According to data and analytics company, GlobalData, if data from the SCH’s new study are positive, collaboration with industry will likely be required to support further clinical development and commercialisation of anti-EGFR/CD19 CAR-T cell therapy.
So far, the success of CAR-T cell therapy has been limited to haematological malignancies, with unprecedented efficacy being demonstrated. However, CAR-T cell expansion rates in solid tumors have remained low and appear to be a limiting factor for the therapy’s efficacy.
To date, Merck’s Keytruda (pembrolizumab) is the only therapy to have received a tumour-agnostic approval from the FDA for any solid tumour that is either microsatellite instability-high or mismatch repair deficient, but the industry is increasingly moving towards tissue-agnostic development.
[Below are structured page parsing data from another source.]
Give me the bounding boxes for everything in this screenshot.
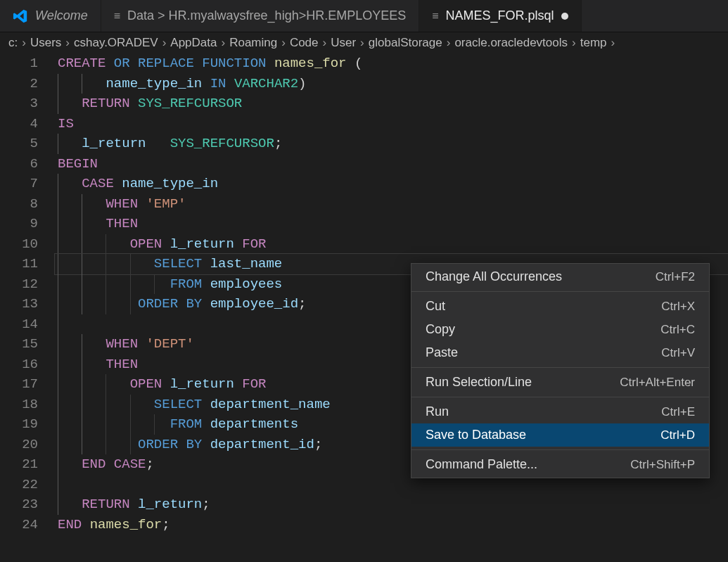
token xyxy=(266,56,274,71)
context-menu-separator xyxy=(411,397,709,397)
tab-data[interactable]: ≡ Data > HR.myalwaysfree_high>HR.EMPLOYE… xyxy=(101,0,420,32)
indent-guide xyxy=(106,294,106,314)
token xyxy=(58,376,130,392)
token xyxy=(58,317,65,332)
indent-guide xyxy=(130,395,131,415)
token: FROM xyxy=(170,416,203,432)
line-number: 22 xyxy=(0,475,38,495)
context-menu-separator xyxy=(411,367,709,368)
breadcrumb-segment[interactable]: cshay.ORADEV xyxy=(74,36,158,50)
token xyxy=(58,236,130,252)
line-number: 11 xyxy=(0,254,38,274)
breadcrumb-segment[interactable]: c: xyxy=(8,36,18,50)
tab-welcome[interactable]: Welcome xyxy=(0,0,101,32)
context-menu-item[interactable]: Change All OccurrencesCtrl+F2 xyxy=(411,265,709,288)
code-line[interactable]: RETURN l_return; xyxy=(55,494,728,515)
breadcrumb[interactable]: c:›Users›cshay.ORADEV›AppData›Roaming›Co… xyxy=(0,32,728,53)
context-menu-item[interactable]: RunCtrl+E xyxy=(411,400,709,423)
line-number: 4 xyxy=(0,114,38,134)
breadcrumb-segment[interactable]: oracle.oracledevtools xyxy=(454,36,568,50)
indent-guide xyxy=(58,334,58,355)
breadcrumb-segment[interactable]: temp xyxy=(580,36,607,50)
line-number: 1 xyxy=(0,53,38,74)
token: employee_id xyxy=(210,296,298,312)
indent-guide xyxy=(82,74,82,94)
tab-file-names-for[interactable]: ≡ NAMES_FOR.plsql xyxy=(419,0,581,32)
menu-item-label: Save to Database xyxy=(426,428,526,442)
token: CASE xyxy=(114,456,146,472)
token: OPEN xyxy=(130,376,162,392)
token xyxy=(202,276,210,292)
breadcrumb-segment[interactable]: AppData xyxy=(170,36,217,50)
token xyxy=(226,76,234,91)
code-line[interactable]: RETURN SYS_REFCURSOR xyxy=(55,94,728,114)
indent-guide xyxy=(58,254,58,274)
indent-guide xyxy=(58,374,58,395)
code-line[interactable]: IS xyxy=(55,114,728,134)
token: employees xyxy=(210,276,283,292)
token: department_id xyxy=(210,437,314,452)
context-menu-item[interactable]: CutCtrl+X xyxy=(411,295,709,318)
context-menu-item[interactable]: PasteCtrl+V xyxy=(411,341,709,364)
token: FROM xyxy=(170,276,203,292)
indent-guide xyxy=(82,414,82,435)
token: departments xyxy=(210,416,298,432)
code-line[interactable]: name_type_in IN VARCHAR2) xyxy=(55,74,728,94)
token xyxy=(234,376,242,392)
indent-guide xyxy=(106,414,106,435)
token xyxy=(202,256,210,272)
line-number: 13 xyxy=(0,294,38,314)
code-line[interactable]: END names_for; xyxy=(55,515,728,535)
token: SYS_REFCURSOR xyxy=(170,136,274,151)
token xyxy=(82,517,89,532)
token: RETURN xyxy=(82,497,129,512)
code-line[interactable]: l_return SYS_REFCURSOR; xyxy=(55,134,728,154)
breadcrumb-segment[interactable]: Code xyxy=(290,36,319,50)
token: THEN xyxy=(106,216,138,231)
token: last_name xyxy=(210,256,283,272)
context-menu-item[interactable]: Run Selection/LineCtrl+Alt+Enter xyxy=(411,371,709,394)
breadcrumb-separator-icon: › xyxy=(572,36,576,50)
line-number: 14 xyxy=(0,314,38,335)
code-line[interactable]: CREATE OR REPLACE FUNCTION names_for ( xyxy=(55,53,728,74)
indent-guide xyxy=(82,254,82,274)
indent-guide xyxy=(82,395,82,415)
token xyxy=(138,336,146,352)
token xyxy=(58,276,170,292)
tab-label: Welcome xyxy=(35,8,88,23)
indent-guide xyxy=(82,214,82,234)
indent-guide xyxy=(106,435,106,455)
menu-item-shortcut: Ctrl+E xyxy=(661,405,695,419)
indent-guide xyxy=(58,395,58,415)
context-menu-separator xyxy=(411,449,709,450)
token xyxy=(58,136,82,151)
indent-guide xyxy=(130,435,131,455)
menu-item-shortcut: Ctrl+V xyxy=(661,346,695,360)
vscode-logo-icon xyxy=(13,8,28,24)
code-line[interactable]: CASE name_type_in xyxy=(55,174,728,194)
token xyxy=(146,136,170,151)
indent-guide xyxy=(130,414,131,435)
code-line[interactable]: THEN xyxy=(55,214,728,234)
context-menu-item[interactable]: CopyCtrl+C xyxy=(411,318,709,341)
context-menu-item[interactable]: Save to DatabaseCtrl+D xyxy=(411,423,709,447)
token: ORDER BY xyxy=(138,437,202,452)
line-number: 23 xyxy=(0,494,38,515)
dirty-indicator-icon xyxy=(561,13,568,20)
breadcrumb-segment[interactable]: Users xyxy=(30,36,61,50)
breadcrumb-separator-icon: › xyxy=(281,36,286,50)
breadcrumb-segment[interactable]: Roaming xyxy=(229,36,277,50)
context-menu: Change All OccurrencesCtrl+F2CutCtrl+XCo… xyxy=(411,263,710,478)
token: l_return xyxy=(170,236,234,252)
token: SELECT xyxy=(154,397,202,412)
token: THEN xyxy=(106,357,138,372)
breadcrumb-segment[interactable]: globalStorage xyxy=(369,36,442,50)
code-line[interactable]: WHEN 'EMP' xyxy=(55,194,728,215)
token xyxy=(202,397,210,412)
code-line[interactable]: BEGIN xyxy=(55,154,728,174)
breadcrumb-segment[interactable]: User xyxy=(331,36,356,50)
context-menu-item[interactable]: Command Palette...Ctrl+Shift+P xyxy=(411,453,709,476)
code-line[interactable]: OPEN l_return FOR xyxy=(55,234,728,255)
breadcrumb-separator-icon: › xyxy=(222,36,226,50)
token xyxy=(162,236,170,252)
Of the 25 ongoing clinical trials evaluating EGFR targeted CAR-T cells in solid tumours, this is the only study in which the CAR-T product is also engineered to target CD19. Targeting CD19-positive B-cells is hypothesised to enhance T-cell expansion by promoting an immune response and therefore aims to increase the efficacy of the CAR-T cell therapy.
Chloé Thépaut, Senior Healthcare Analyst at GlobalData, said: “The SCH’s approach of using a B-cell target to enhance immune response could overcome this major hurdle in the development of CAR-T cell therapies in solid tumors. Although a high cure rate can be achieved in most solid tumors, except for brain tumors, with other treatments such as surgery, long-term survival is lower for R/R patients.”
The SCH has adopted a scientifically rational approach that could overcome the difficulties of ensuring CAR-T cell expansion and enhance efficacy in solid tumors, thereby addressing a substantial untapped opportunity. The SCH’s Phase I/II trial will include patients with multiple EGFR positive tumour types, which could lead to a significant commercial opportunity for a broad label, if pan tumour efficacy is demonstrated.
Thépaut concluded: “Many unmet needs remain for young patients with solid tumors, and academic institutions globally are turning to immuno-oncology research to improve outcomes. If data from the SCH’s new study are positive, collaboration with industry will likely be required to support further clinical development and commercialization of anti-EGFR/CD19 CAR-T cell therapy.”